Friday, May 11, 2012

A master campaigner

Say what you will about President Obama coming out in favor of gay marriage, but as is often the case with his election team, it was a masterstroke of campaigning.  To wit:

  • It takes the sting out of the crushing loss Amendment One suffered in North Carolina.
  • Because it's an election year, Willard Romney will look like the lame-ass he actually is trying to answer questions about it without looking like a bigot.
  • Makes republicans look wasteful--a constitutional ban against same sex marriage?  Really?  Because for a party that swears austerity is the way to go, spending millions to get this voted on when there is so much more we can be spending the money on makes republicans seem a tad hypocritical.
  • Makes republicans look intolerant--could the Catholic Church possibly put a worse face forward than the Catholic League's Bill Donohue?  He wants the law to discriminate against gay people?  That ought to help with Independent voters--and shore up the Church's sagging parishioner numbers.
  • Makes republicans look petty--too many bozos to comment on.
  • Makes republicans look overwrought--Santorum thinks it's a "tragic" day for America?  What the fuck?  Let me tell you, November 22, 1963 was a tragic day for America.  September 11, 2001 was a tragic day for America.  That one-sixth of our population lives in poverty is tragic.  That foreclosures are at all-time highs is tragic.  That we have more hunger in America than since the Great Depression is tragic.  The President supporting equality in marriage?  Not so much.
  • Shores up the youth vote--voters who overwhelmingly support marriage equality.
  • Provides red meat to the base (who turn out to vote in the biggest numbers)--I lost count of all the "attaboy" e-mails I've collected in the last two days, from Move.On to the ACLU to Democracy for America.  Turnout counts and this definitely will help Dems on election day.
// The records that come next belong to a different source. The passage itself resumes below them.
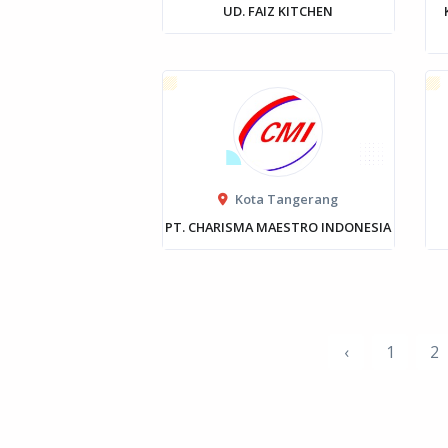
UD. FAIZ KITCHEN
Kota Tangerang
PT. CHARISMA MAESTRO INDONESIA
‹
1
2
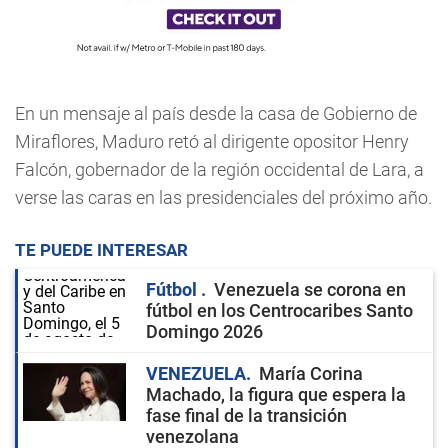
En un mensaje al país desde la casa de Gobierno de
Miraflores, Maduro retó al dirigente opositor Henry
Falcón, gobernador de la región occidental de Lara, a
verse las caras en las presidenciales del próximo año.
TE PUEDE INTERESAR
Fútbol
Venezuela se corona en
fútbol en los Centrocaribes Santo
Domingo 2026
VENEZUELA
María Corina
Machado, la figura que espera la
fase final de la transición
venezolana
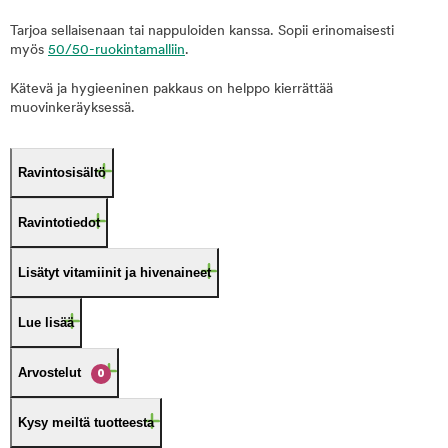
Tarjoa sellaisenaan tai nappuloiden kanssa. Sopii erinomaisesti
myös
50/50-ruokintamalliin
.
Kätevä ja hygieeninen pakkaus on helppo kierrättää
muovinkeräyksessä.
Ravintosisältö
Ravintotiedot
Lisätyt vitamiinit ja hivenaineet
Lue lisää
Arvostelut
0
Kysy meiltä tuotteesta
I've seen a few who think this will hurt Obama--it may cost a vote or two, but I highly doubt it will be significant.  The people most against marriage equality weren't going to vote for Obma anyway, under any circmstance.  And this isn't 2004--gay marriage isn't quite the bogeyman it once was.

Now if we could get the President to lead and govern the way he campaigns--we'd really have something then.